▸ Task description: From the material below, reproduce exactly the stretch of lines that begins with the line holding "記録、 大聖堂で行なわれた" and ends with the line holding "região central.", skipping the pictures.

^^^^^^^^^^^^^^^^

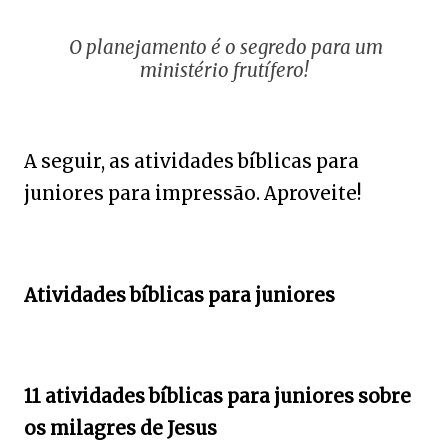
O planejamento é o segredo para um
ministério frutífero!
A seguir, as atividades bíblicas para
juniores para impressão. Aproveite!
Atividades bíblicas para juniores
11 atividades bíblicas para juniores sobre
os milagres de Jesus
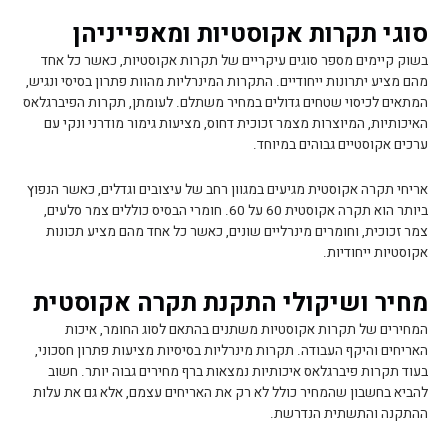
סוגי תקרות אקוסטיות ומאפייניהן
בשוק קיימים מספר סוגים עיקריים של תקרות אקוסטיות, כאשר כל אחד
מהם מציע יתרונות ייחודיים. התקרות המינרליות מהוות פתרון בסיסי ונגיש,
המתאים לכיסוי שטחים גדולים במחיר משתלם. לעומתן, תקרות הפיברגלאס
האיכותיות, המיוצרות מצמר זכוכית דחוס, מציעות גימור מודרני ונקי עם
ערכים אקוסטיים גבוהים במיוחד.
אריחי תקרה אקוסטית מגיעים במגוון רחב של עיצובים וגדלים, כאשר הנפוץ
ביותר הוא תקרה אקוסטית 60 על 60. חומרי הבסיס כוללים צמר סלעים,
צמר זכוכית, וחומרים מינרליים שונים, כאשר כל אחד מהם מציע תכונות
אקוסטיות ייחודיות.
מחיר ושיקולי התקנת תקרה אקוסטית
המחירים של תקרות אקוסטיות משתנים בהתאם לסוג החומר, איכות
האריחים והיקף העבודה. תקרות מינרליות בסיסיות מציעות פתרון חסכוני,
בעוד תקרות פיברגלאס איכותיות נמצאות ברף מחירים גבוה יותר. חשוב
להביא בחשבון שהמחיר כולל לא רק את האריחים עצמם, אלא גם את עלות
ההתקנה והתשתית הנדרשת.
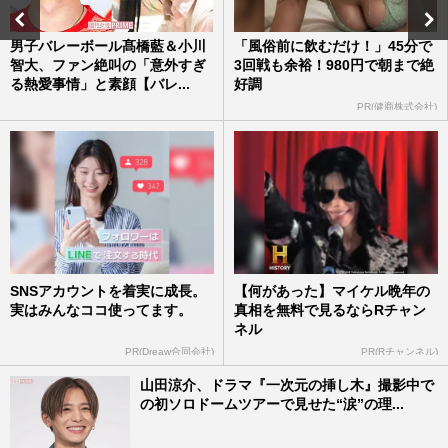
男子バレーボール髙橋藍＆小川
「風俗前に飲むだけ！」45分で
智大、ファン絶叫の「意外すぎ
3回戦も余裕！980円で朝まで絶
る熱愛事情」と素顔【バレ...
好調
PR(健商株式会社)
SNSアカウントを着実に成長。
【何があった】マイケル晩年の
実はみんなココ使ってます。
真相を無料で見るならRチャン
ネル
PR(Dreaw合同会社)
PR(Rチャンネル)
山田涼介、ドラマ『一次元の挿し木』撮影中で
の初ソロドームツアーで見せた“涙”の理...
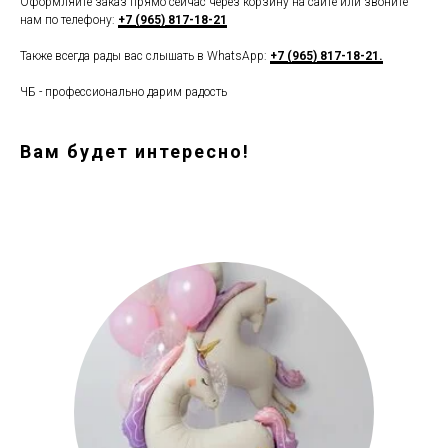
Оформляйте заказ прямо сейчас через корзину на сайте или звоните
нам по телефону:
+7 (965) 817-18-21
Также всегда рады вас слышать в WhatsApp:
+7 (965) 817-18-21.
ЧБ - профессионально дарим радость
Вам будет интересно!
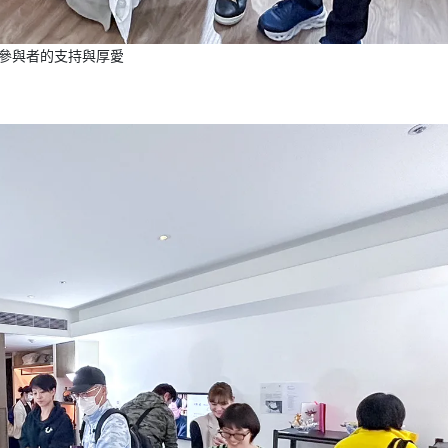
有參與者的支持與厚愛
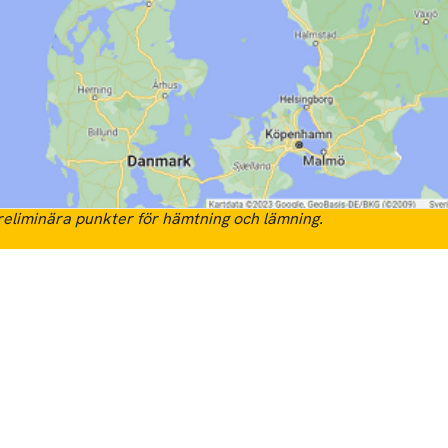
eliminära punkter för hämtning och lämning.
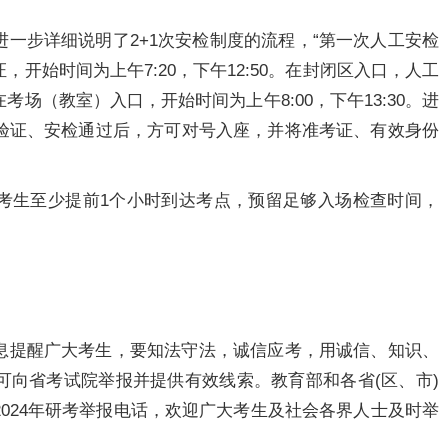
一步详细说明了2+1次安检制度的流程，“第一次人工安检
开始时间为上午7:20，下午12:50。在封闭区入口，人工
场（教室）入口，开始时间为上午8:00，下午13:30。进
验证、安检通过后，方可对号入座，并将准考证、有效身份
考生至少提前1个小时到达考点，预留足够入场检查时间，
息提醒广大考生，要知法守法，诚信应考，用诚信、知识、
可向省考试院举报并提供有效线索。教育部和各省(区、市)
024年研考举报电话，欢迎广大考生及社会各界人士及时举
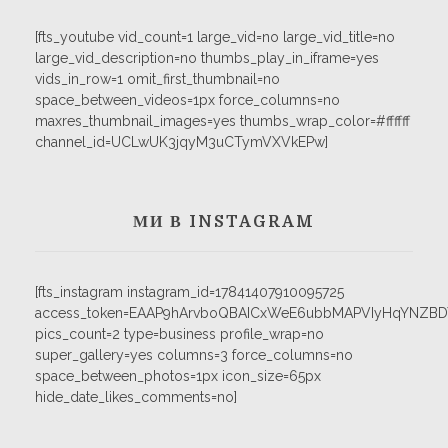
[fts_youtube vid_count=1 large_vid=no large_vid_title=no
large_vid_description=no thumbs_play_in_iframe=yes
vids_in_row=1 omit_first_thumbnail=no
space_between_videos=1px force_columns=no
maxres_thumbnail_images=yes thumbs_wrap_color=#ffffff
channel_id=UCLwUK3jqyM3uCTymVXVkEPw]
МИ В INSTAGRAM
[fts_instagram instagram_id=17841407910095725
access_token=EAAP9hArvboQBAICxWeE6ubbMAPVIyHqYNZB
pics_count=2 type=business profile_wrap=no
super_gallery=yes columns=3 force_columns=no
space_between_photos=1px icon_size=65px
hide_date_likes_comments=no]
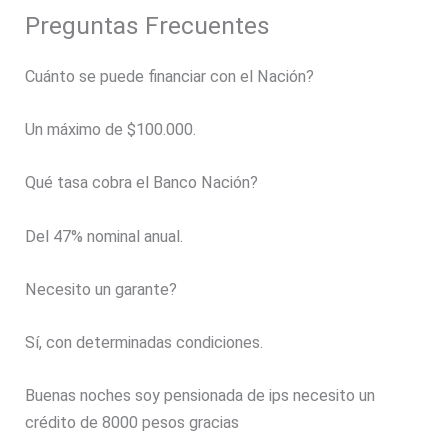
Preguntas Frecuentes
Cuánto se puede financiar con el Nación?
Un máximo de $100.000.
Qué tasa cobra el Banco Nación?
Del 47% nominal anual.
Necesito un garante?
Sí, con determinadas condiciones.
Buenas noches soy pensionada de ips necesito un
crédito de 8000 pesos gracias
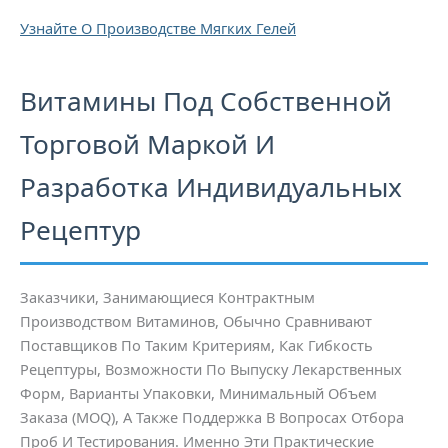
Узнайте О Производстве Мягких Гелей
Витамины Под Собственной
Торговой Маркой И
Разработка Индивидуальных
Рецептур
Заказчики, Занимающиеся Контрактным
Производством Витаминов, Обычно Сравнивают
Поставщиков По Таким Критериям, Как Гибкость
Рецептуры, Возможности По Выпуску Лекарственных
Форм, Варианты Упаковки, Минимальный Объем
Заказа (MOQ), А Также Поддержка В Вопросах Отбора
Проб И Тестирования. Именно Эти Практические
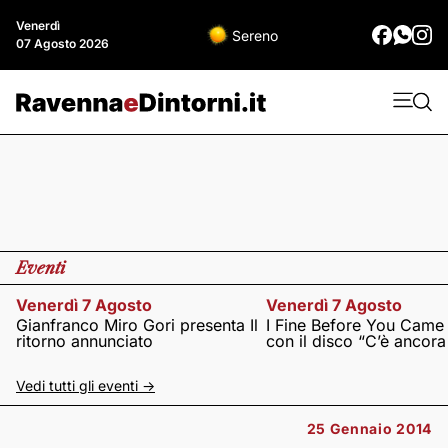
Venerdì
Sereno
07 Agosto 2026
Eventi
Venerdì 7 Agosto
Venerdì 7 Agosto
Gianfranco Miro Gori presenta Il
I Fine Before You Came
ritorno annunciato
con il disco “C’è ancor
Vedi tutti gli eventi ->
25 Gennaio 2014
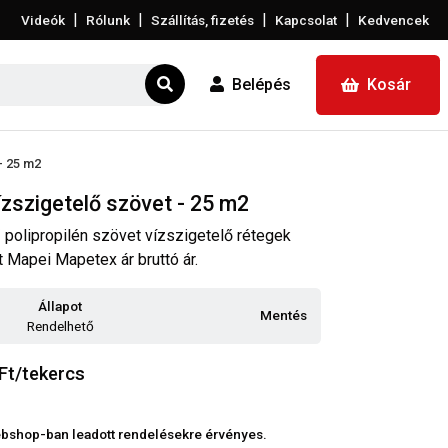
|
|
|
|
Videók
Rólunk
Szállítás, fizetés
Kapcsolat
Kedvencek
Belépés
Kosár
- 25 m2
zszigetelő szövet - 25 m2
polipropilén szövet vízszigetelő rétegek
t Mapei Mapetex ár bruttó ár.
Állapot
Mentés
Rendelhető
Ft/tekercs
 webshop-ban leadott rendelésekre érvényes.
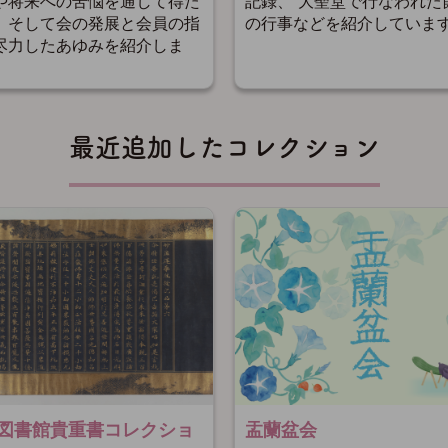
記録、 大聖堂で行なわれた
や将来への苦悩を通して得た
の行事などを紹介していま
、そして会の発展と会員の指
尽力したあゆみを紹介しま
最近追加したコレクション
図書館貴重書コレクショ
盂蘭盆会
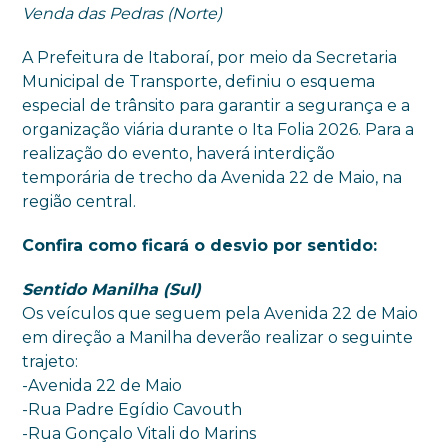
Venda das Pedras (Norte)
A Prefeitura de Itaboraí, por meio da Secretaria
Municipal de Transporte, definiu o esquema
especial de trânsito para garantir a segurança e a
organização viária durante o Ita Folia 2026. Para a
realização do evento, haverá interdição
temporária de trecho da Avenida 22 de Maio, na
região central.
Confira como ficará o desvio por sentido:
Sentido Manilha (Sul)
Os veículos que seguem pela Avenida 22 de Maio
em direção a Manilha deverão realizar o seguinte
trajeto:
-Avenida 22 de Maio
-Rua Padre Egídio Cavouth
-Rua Gonçalo Vitali do Marins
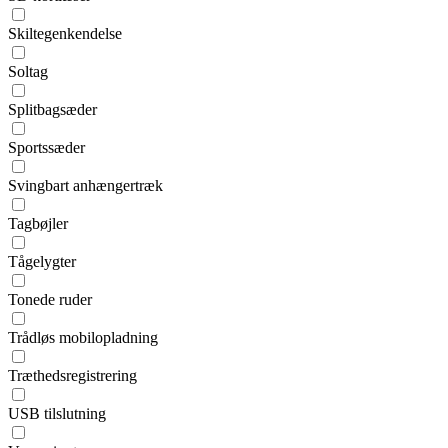
Skiltegenkendelse
Soltag
Splitbagsæder
Sportssæder
Svingbart anhængertræk
Tagbøjler
Tågelygter
Tonede ruder
Trådløs mobilopladning
Træthedsregistrering
USB tilslutning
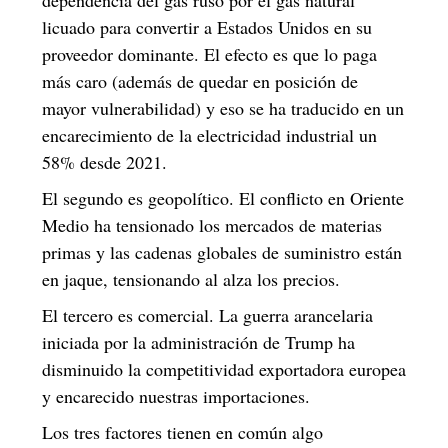
licuado para convertir a Estados Unidos en su
proveedor dominante. El efecto es que lo paga
más caro (además de quedar en posición de
mayor vulnerabilidad) y eso se ha traducido en un
encarecimiento de la electricidad industrial un
58% desde 2021.
El segundo es geopolítico. El conflicto en Oriente
Medio ha tensionado los mercados de materias
primas y las cadenas globales de suministro están
en jaque, tensionando al alza los precios.
El tercero es comercial. La guerra arancelaria
iniciada por la administración de Trump ha
disminuido la competitividad exportadora europea
y encarecido nuestras importaciones.
Los tres factores tienen en común algo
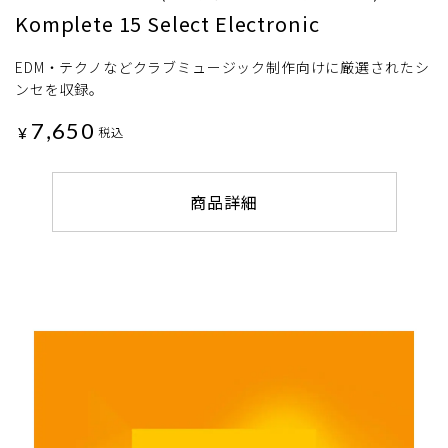
Komplete 15 Select Electronic
EDM・テクノなどクラブミュージック制作向けに厳選されたシ
ンセを収録。
7,650
¥
税込
商品詳細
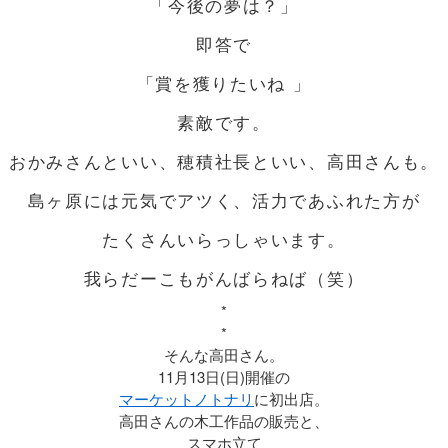
「今後の夢は？」
即答で
「賞を獲りたいね 」
素敵です。
おかみさんといい、穂積社長といい、高田さんも。
島ヶ原には元気でアツく、活力であふれた方が
たくさんいらっしゃいます。
我らだーこもがんばらねば（笑）
*
*
そんな高田さん。
11月13日(日)開催の
マーケットノトナリ
に初出店。
高田さんの木工作品の販売と、
スマホ立て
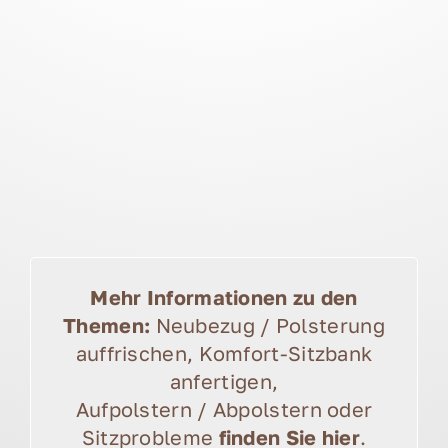
Mehr Informationen zu den
Themen:
Neubezug / Polsterung
auffrischen, Komfort-Sitzbank
anfertigen,
Aufpolstern / Abpolstern oder
Sitzprobleme
finden Sie hier
.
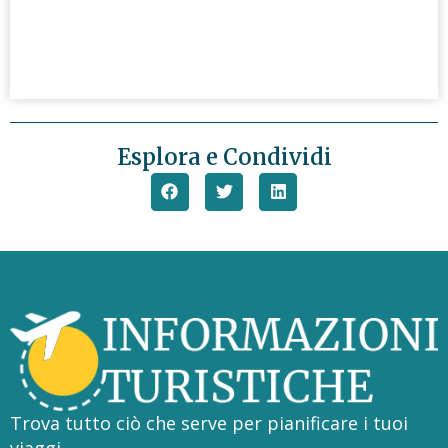
Esplora e Condividi
Trova tutto ciò che serve per pianificare i tuoi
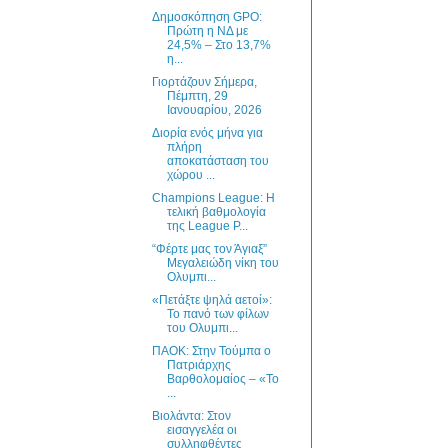
Δημοσκόπηση GPO:
Πρώτη η ΝΔ με
24,5% – Στο 13,7%
η...
Γιορτάζουν Σήμερα,
Πέμπτη, 29
Ιανουαρίου, 2026
Διορία ενός μήνα για
πλήρη
αποκατάσταση του
χώρου ...
Champions League: Η
τελική βαθμολογία
της League P...
“Φέρτε μας τον Άγιαξ”
Μεγαλειώδη νίκη του
Ολυμπι...
«Πετάξτε ψηλά αετοί»:
Το πανό των φίλων
του Ολυμπι...
ΠΑΟΚ: Στην Τούμπα ο
Πατριάρχης
Βαρθολομαίος – «Το
...
Βιολάντα: Στον
εισαγγελέα οι
συλληφθέντες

^^^^^^^^^^^^^^^^

▸ Reply:
記録、 大聖堂で行なわれた
や将来への苦悩を通して得た
の行事などを紹介していま
、そして会の発展と会員の指
尽力したあゆみを紹介しま
最近追加したコレクション
図書館貴重書コレクショ
盂蘭盆会
Venda das Pedras (Norte)
A Prefeitura de Itaboraí, por meio da Secretaria
Municipal de Transporte, definiu o esquema
especial de trânsito para garantir a segurança e a
organização viária durante o Ita Folia 2026. Para a
realização do evento, haverá interdição
temporária de trecho da Avenida 22 de Maio, na
região central.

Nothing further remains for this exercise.